Bluegrass cello?
“The cello can do anything.” That’s a statement I embrace, and certainly think it’s more true than not. But when you are choosing a style to play in, I think you should pick your battles. Some styles are more conducive to the cello than others.
Bluegrass is a well-known, popular, beloved musical style. It has a sizable, devoted following. Lots of talented musicians play bluegrass, which you probably know was more or less invented by the mandolin player and band leader Bill Monroe. Bluegrass generally uses simple chord progressions and generates excitement through lightning fast tempos with melody and solos most taken by banjo, mandolin, fiddle, or guitar.
The overall sound of bluegrass is sometimes called high lonesome. And a great sound it is. My buddy Chuck, who plays in a bluegrass style band, was telling me the other day that according to the Gospel of Bill Monroe a bluegrass band has 5 members: mandolin, guitar, double bass, banjo, fiddle; there’s one mic in the middle of the semicircle of musicians, and when it’s your turn to solo you step up to the mic and hit it. During the solo, the other members hold down the rhythm which usually includes a strong backbeat. Bluegrass mandolin players and fiddlers especially spend a lot of time holding down a scratchy chop kind of attack. You don’t let the notes ring; you do a palm mute or other technique to keep the attack short and sharp.

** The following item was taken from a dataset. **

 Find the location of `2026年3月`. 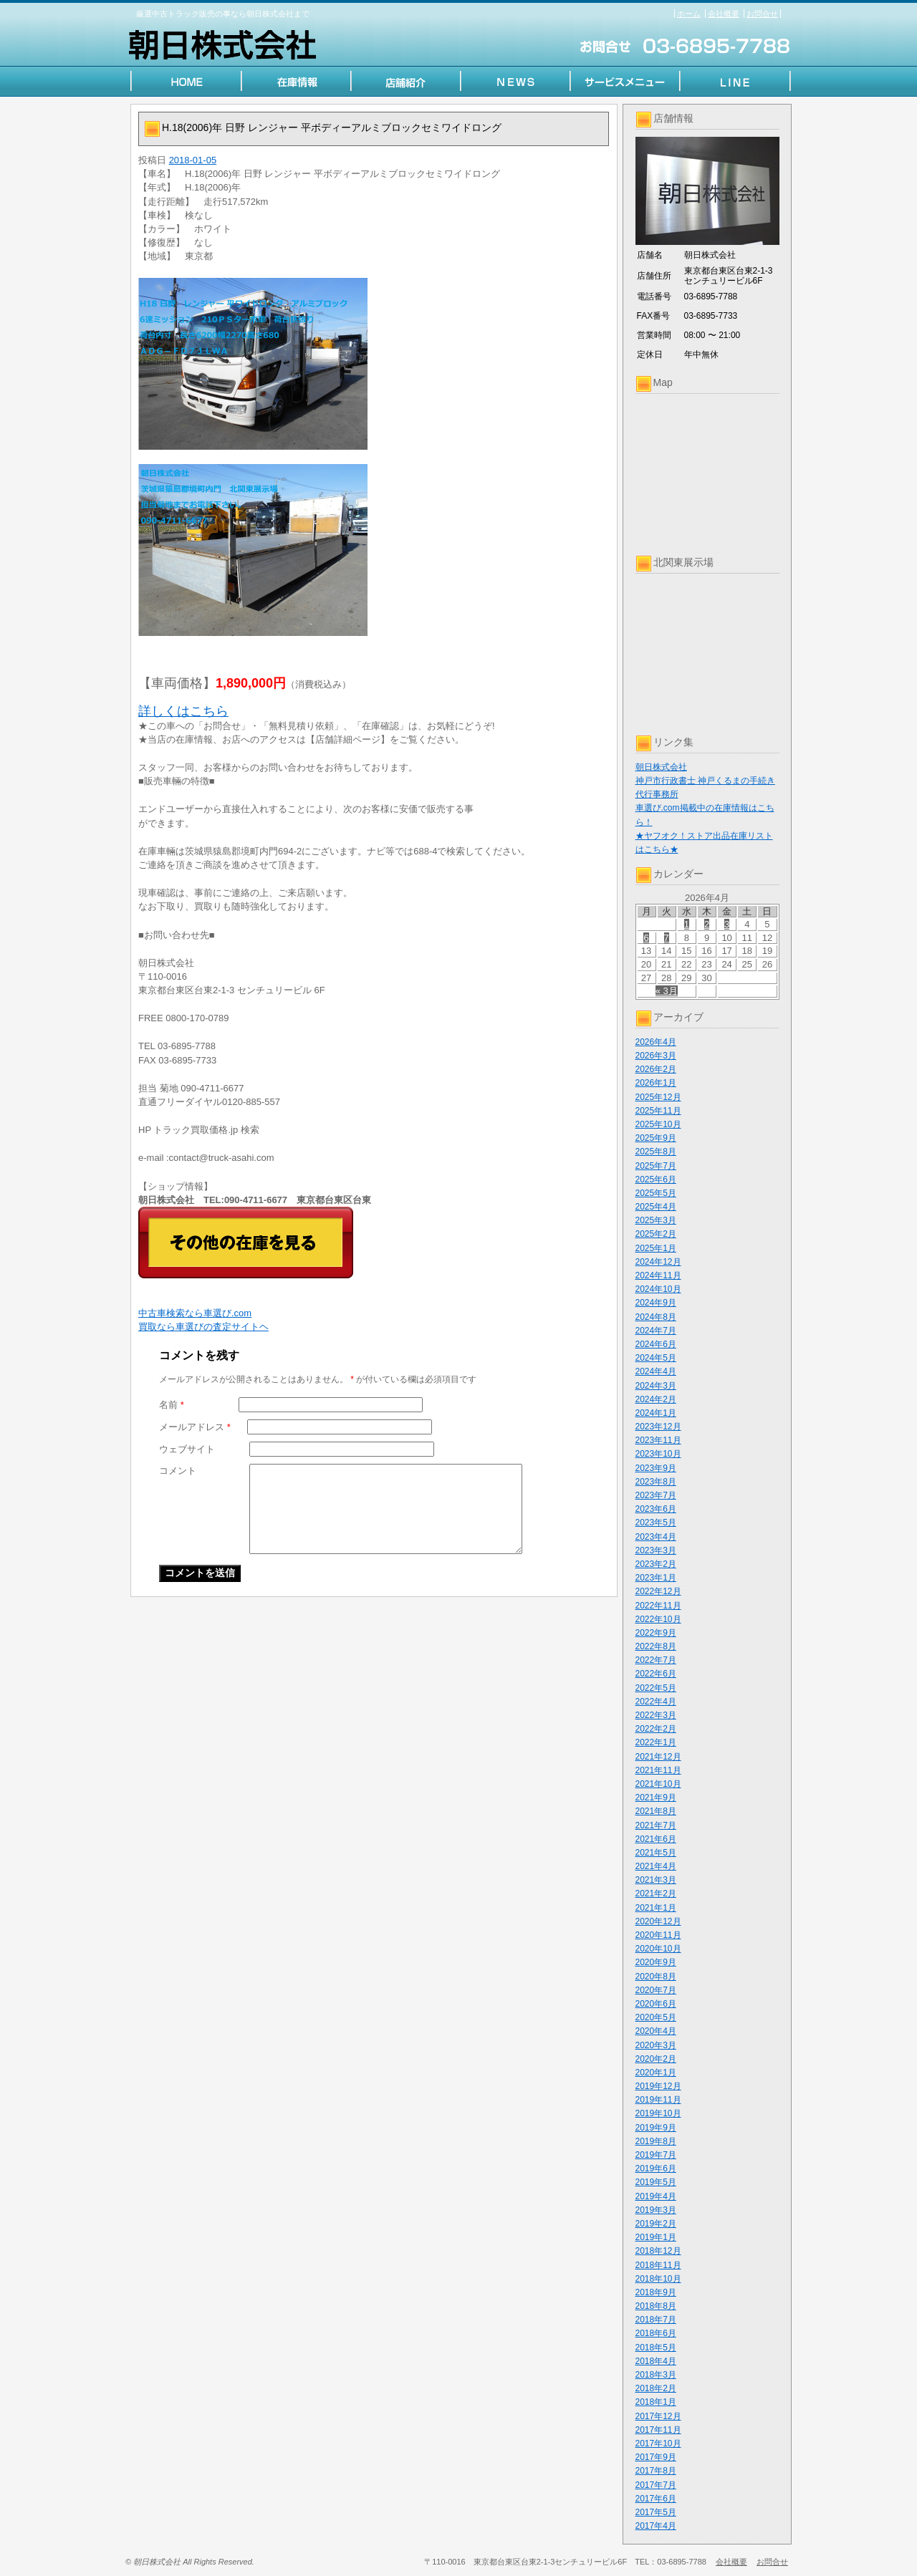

Here’s a great example, from 1965:
This performance is timed at something like 155 beats per minute, and they’re playing 16th notes. Go ahead and try it. In this clip the banjo kicks it off with the fiddler chopping on the back beat, in fine bluegrass fashion. The fiddle player starts his break with some double stops using intervals of 4ths and 3rds, often sliding up or down. This kind of double-stop phrasing should be in the repertoire of the non-classical cellist.)
There are bluegrass cellists out there, and power to them. And bluegrass is a major genre that has existed for something like 60 or 70 years at least. It has changed and morphed over the years and doesn’t always comport to the template laid down by Bill Monroe. The Punch Brothers, for example, are unbelievably talented and entertaining, playing a kind of “new grass”. I would applaud any cellist who can play a lightning quick break right after a 5 string banjo has sailed through a solo, and still hold their own. I’m just saying it’s not a battle I would choose or that I would advise a cellist to take on. The cello bow and strings are too big and too long to get the same kind of fast, sharp articulation that comes (fairly) easily to the mandolin. Probably, if you’re playing bluegrass cello, and I’d expect this to be in a band – solo bluegrass isn’t really a thing – and that the tempo is more relaxed than the speed demon tempos set by Bill Monroe and his acolytes. It sure looks like fun, and I do love soloing, but as I say above, bluegrass isn’t really my thing.
The cello has other unique strengths that don’t live in the realm of overcompensation.